The company, a chain of buffet restaurants where customers can choose from a number of different cuisines, including Indian, Chinese, Italian and Japanese, was formed by Cook Gill and Indi Singh in 2011.
Having worked in Indian restaurants for years – Cook with brother Charan at Harlequin Restaurants, Indi in his father’s restaurant in Uddingston – the pair had separately decided to leave their respective employers and strike out on their own.
The timing was serendipitous, to say the least.
Indi had already trialled his idea of a buffet-style restaurant offering a range of different cuisines with his father, and was keen to expand the concept on his own terms while Cook, after 25 years with Harlequin, wanted a fresh challenge.
Then came the petrol station.
A chance meeting between friends led to a more detailed conversation about Indi’s concept and, within 48 hours, Cook & Indi’s World Buffet had secured its first site.
“I always had this vision of having a lot of restaurants,” Indi told SLTN. “And it was a great chance for me to work with Cook, who had done that already.”
The company operates restaurants in Hamilton, Johnstone, Darnley, Bishopbriggs and Glasgow (on Sauchiehall Street and Renfield Street), with plans to open a further three – in Motherwell, East Kilbride and Edinburgh – later this year.
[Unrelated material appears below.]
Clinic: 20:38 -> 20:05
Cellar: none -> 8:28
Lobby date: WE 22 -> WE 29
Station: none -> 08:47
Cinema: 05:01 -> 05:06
And although the expansion has been fast, the company has been able to self-fund each new outlet.
“What’s happened is we’ve opened Hamilton, it’s been successful, and then Hamilton’s funded B, B has funded C, and C has funded D, and it’s worked really well for us,” said Cook. “We had a meeting with the banks in November last year, and they’re wanting to give us money.
“I don’t want their money.”
Value is a cornerstone of the World Buffet concept (lunch costs £5.99 per person, with dinner £10.99 per person on week nights and £12.99 at weekends), and this has been key to the company’s success, said Cook.
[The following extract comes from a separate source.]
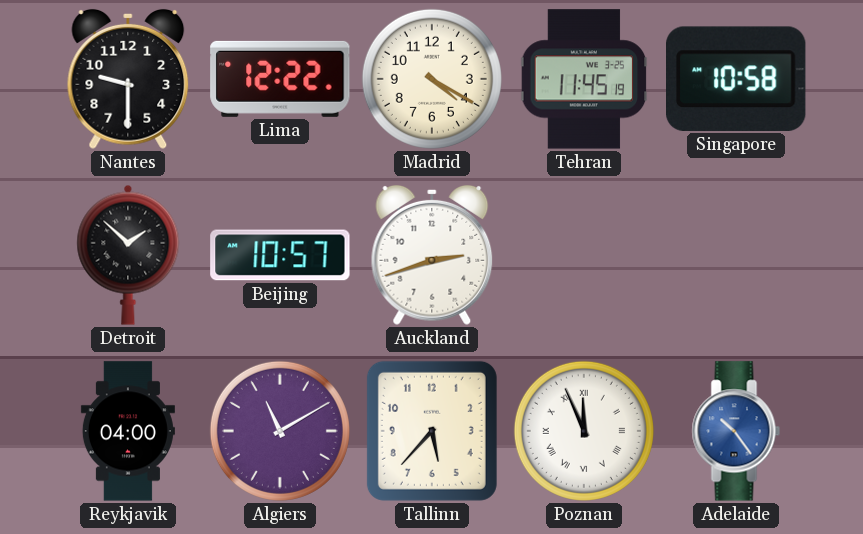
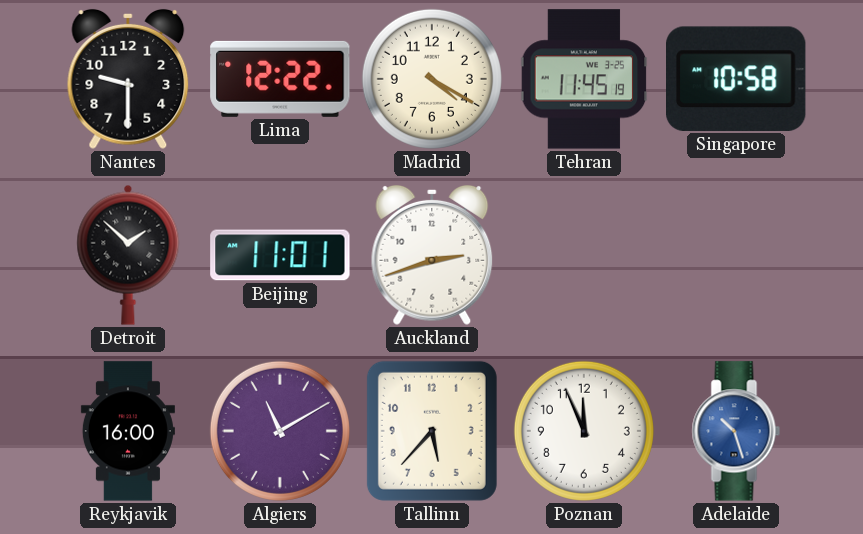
Beijing: 10:57 -> 11:01
Reykjavik: 04:00 -> 16:00
Poznan numerals: Roman -> Arabic
Adelaide: 10:24 -> 10:27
“In 2011 the recession was really bad and I remember saying that people can’t afford £20 per person for an a la carte restaurant, so we need to diversify,” he said. “Gone are the days where you wanted just quality. These days people want to fill their plates up and eat for virtually nothing, rather than a fancy plate with two or three potatoes on it.
I think you’ve got to broaden your horizons, do something different.
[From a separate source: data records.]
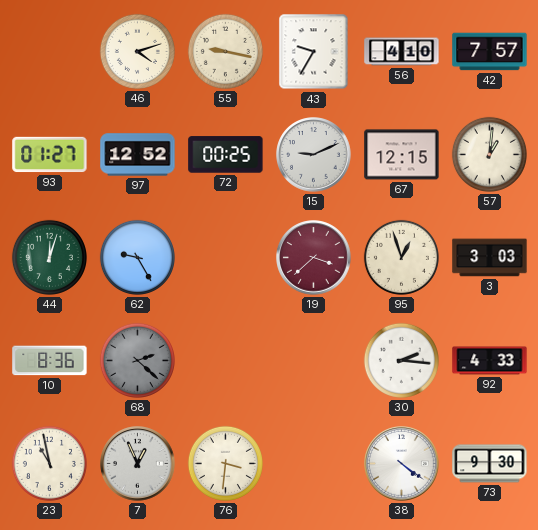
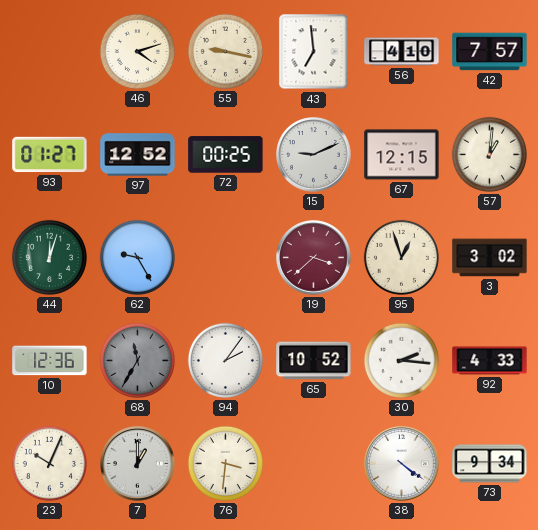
43: 9:35 -> 6:59
3: 3:03 -> 3:02
10: 8:36 -> 12:36
68: 2:22 -> 11:35
94: none -> 2:06
65: none -> 10:52
23: 10:58 -> 10:04
7: 12:56 -> 1:00
73: 9:30 -> 9:34
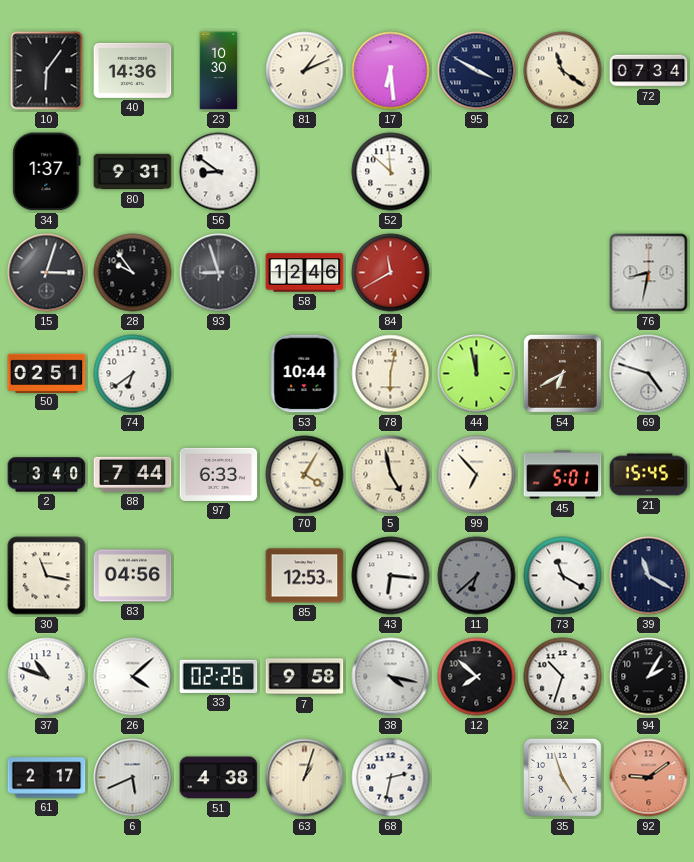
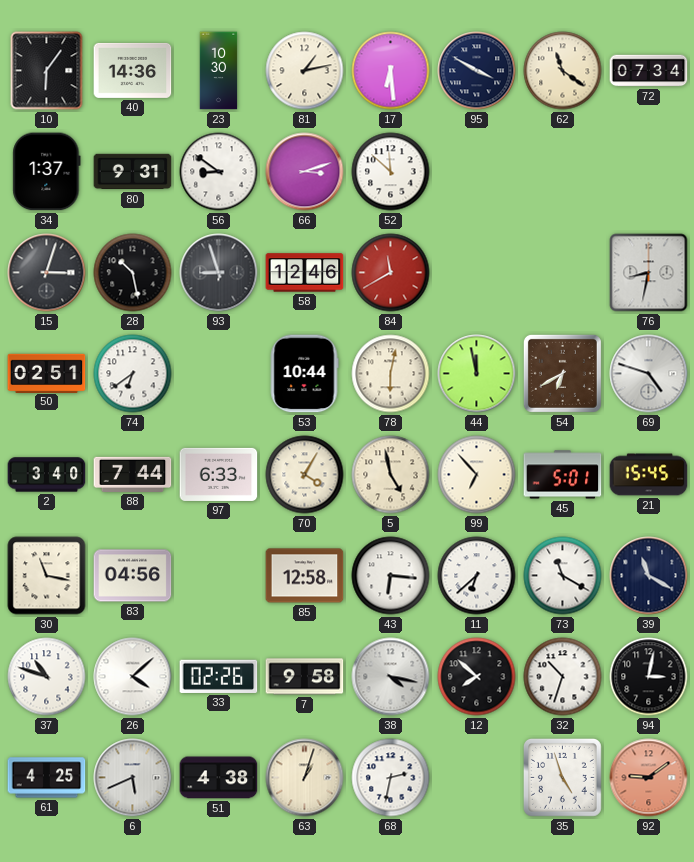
81: 1:11 -> 1:13
66: none -> 3:12
28: 9:54 -> 10:28
85: 12:53 -> 12:58
11 dial: grey -> white
94: 2:05 -> 3:02
61: 2:17 -> 4:25
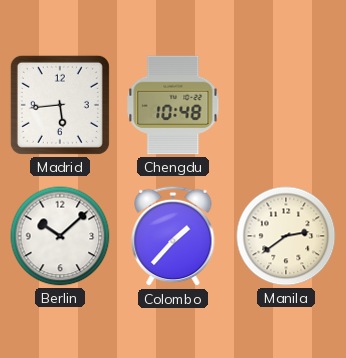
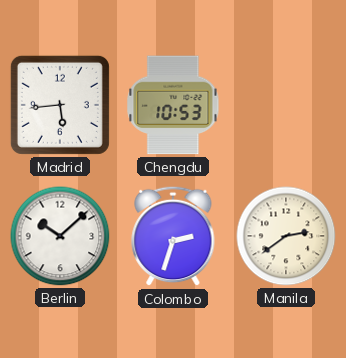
Chengdu: 10:48 -> 10:53
Colombo: 1:37 -> 2:33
“So we asked ‘what are the public wanting, in this day and age?’ The whole thing tied in together, and we’ve never really looked back.”
The pair refuse to rest on their laurels, however. In addition to opening more restaurants this year, there are also plans to introduce new cuisines to the existing units, and they are in each unit, every day, thinking of ways to make the offer better.
“I think you’ve got to look at broadening your horizons, doing something a bit different,” said Cook.
It’s a philosophy that appears to have served the business well.